Wartawan Tribunenews.com Fahmi Ramadhan melaporkan
TRIBUNNEWS.COM, JAKARTA – Rumah Tahanan (Rutan) Komisi Pemberantasan Korupsi (KPK) yang dituduh dalam kasus pungutan liar Deden Rochendi merasa ‘dirampas’ karena hanya menerima uang jaminan sebesar Rp 10 juta per bulan dari narapidana.
Pasalnya, Deden yang merupakan mantan Ketua Komisi Pemberantasan Korupsi (KPK) mengaku dalam persidangan ia mendengar ada beberapa terdakwa yang memang menerima uang jaminan dari narapidana hingga 60-70 juta. bulan.
Dalam kasus tersebut, Deden dihadirkan Jaksa Penuntut Umum (JPU) sebagai saksi mahkota bagi para terdakwa lainnya di Pengadilan Tipikor Jakarta pada Jumat (15/11/2024).
Awalnya, jaksa menanyakan uang jaminan yang harus dibayarkan para narapidana di Perumahan Komisi Pemberantasan Korupsi (KPK) Cabang Guntur.
“Kalau sasarannya setiap rutan, berapa yang harus disetor? Yang (saksi) Guntur Korting (Rutan) itu ditanya Rp 72.500.000 setiap bulan untuk semua petugas, tahukah Anda?”
Menjawab pertanyaan jaksa, Deden mengaku awalnya tidak mengetahui syarat-syarat penahanan masing-masing Rutan dan baru mengetahuinya saat persidangan.
“Kamu baru mengetahuinya selama persidangan ini?”

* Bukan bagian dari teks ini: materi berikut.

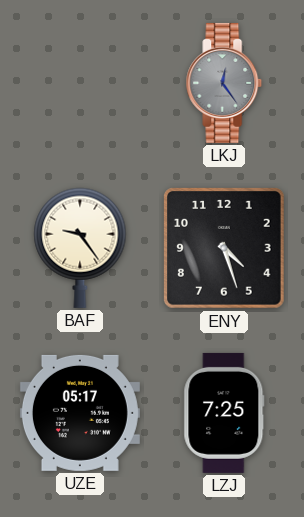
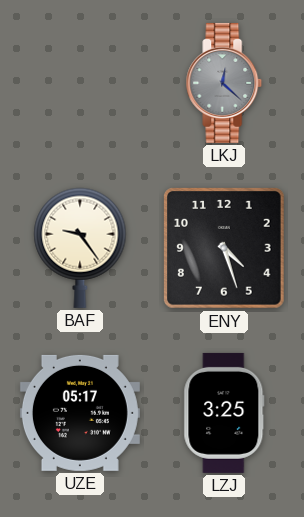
LKJ: 12:24 -> 12:22
LZJ: 7:25 -> 3:25
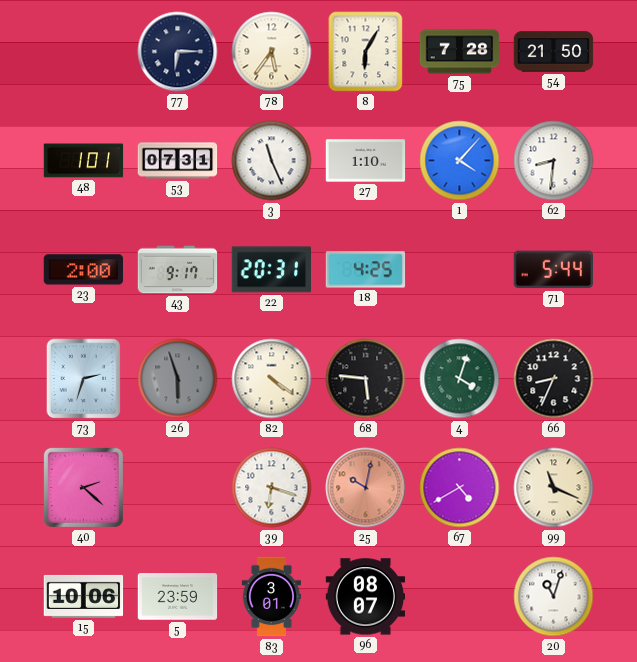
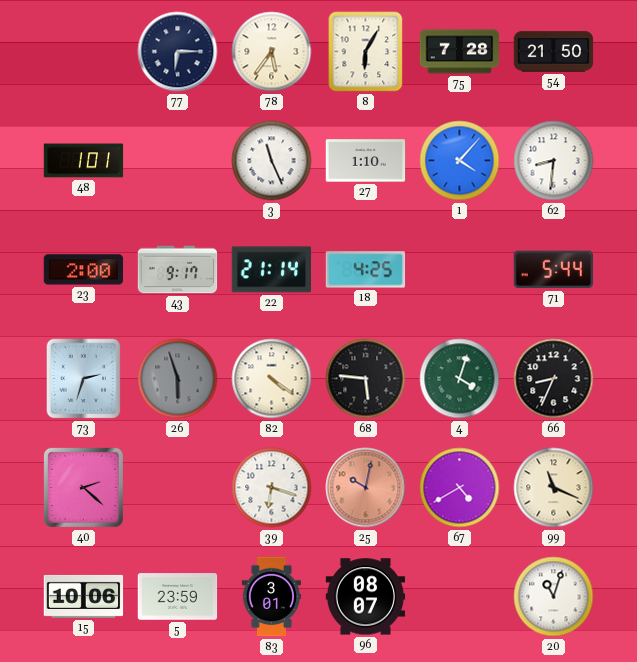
53: 07:31 -> none
22: 20:31 -> 21:14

“Saya baru tahu, demi Tuhan,” kata Deden.
Jaksa kemudian menggali keterangan Deden soal jatah yang diterimanya setiap bulan selama bekerja. Carutana.
Deden mengaku mendapat simpanan Rp 10 juta per bulan melalui pencucian uang.
“Tadi saya bilang, 10 (juta) jatuh Pak, jatuh dan saya tidak protes, saya terima saja,” kata Deden.
Setelah itu, Deden mengaku mendapat uang jaminan sebesar Rp10 juta dari awal kasus ini.
Ia pun mengaku tidak pernah protes atau bertanya kenapa hanya mendapat uang segitu.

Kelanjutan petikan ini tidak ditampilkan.